DOKUNULMAZLIK FEZLEKELERİ
“33 fezlekenin TBMM’ye gelmesi konusunda ne söylemek istersiniz?” sorusu üzerine ise Kılıçdaroğlu, şunları kaydetti:
Bir partinin genel başkanı mahkemeye hakim tayin edemez, ben dahil bütün siyasi partiler için söylüyorum. Siyasi partilerin genel başkanları, mahkemeye hakim tayin edemez. Mahkemeye hakim tayin ediyorsa orada o hakime güven olmaz.
Bugüne bakın, günümüze bakın, yargı bağımsızlığı var mı? Yargı bağımsızlığı yok. Erdoğan’ın talimatını savcılar derhal yerine getiriyor mu? Derhal yerine getiriyor. İstediği adamı hapse attırıyor mu? İstediği adamı hapse attırıyor.

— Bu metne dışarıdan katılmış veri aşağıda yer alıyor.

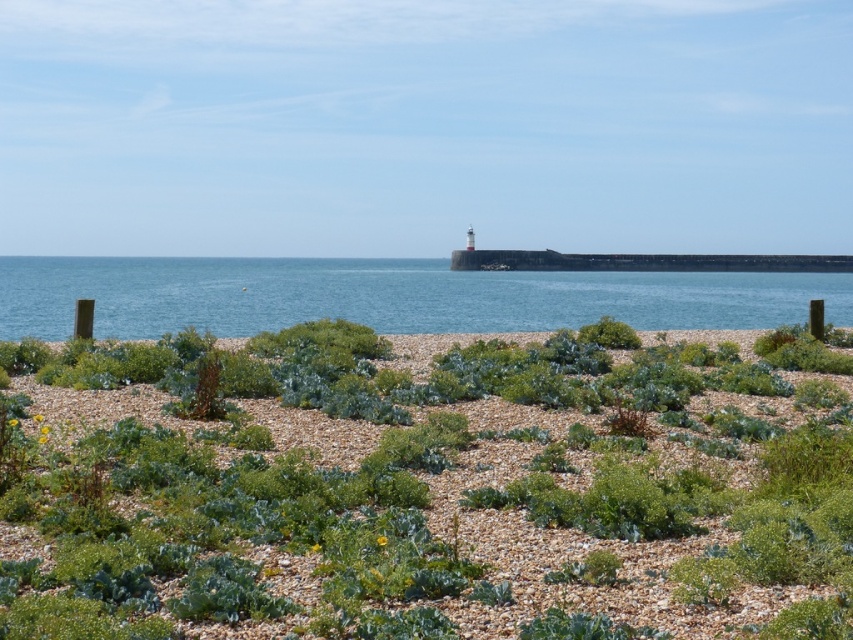 You are standing on the pebble beach and notice the green leafy plant at center and the blue water at center. Which object appears wider from your perspective?

The blue water at center appears wider than the green leafy plant at center because the description states that the green leafy plant at center has a lesser width compared to the blue water at center.

You are standing on the pebble beach and looking out towards the ocean. You notice a green leafy plant at center and a blue water at center. Which object is positioned to the left when viewed from your perspective?

The green leafy plant at center is to the left of the blue water at center from your perspective.

You are standing on the pebble beach and want to take a photo of the green leafy plant at center and the blue water at center. Which object will appear larger in your photo?

The green leafy plant at center will appear larger in the photo because it is closer to the viewer than the blue water at center.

Şu konuşma üslubuna bakın, ‘Meclis’e gelecek eller kalkacak, inecek’ Ya ‘Eller kalkacak, inecek’ dediğin adamlar bu milletin seçtiği milletvekilleri. Bu milletvekillerinin bir iradesi yok mu? Bu milletvekilleri ‘Ya şu dosyaya bir bakalım.’ demeyecek mi?
Erdoğan diyor ki ‘Demeyeceksiniz. El kaldırıp, indireceksiniz’ Ne demek bu? 19 Mayıs hareketlerini yapacaksınız Meclis’te. Bu ülkeye yazıktır, bu millete yazıktır. Böyle bir yönetim tarzı olur mu? Bu yönetim tarzı akıldan uzak bir yönetim tarzıdır, inada dayanan, deve inadına dayanan bir yönetim tarzıdır. Tutturmuş bir inat gidiyor. Allah akıl, fikir versin. Başka bir şey demiyorum.”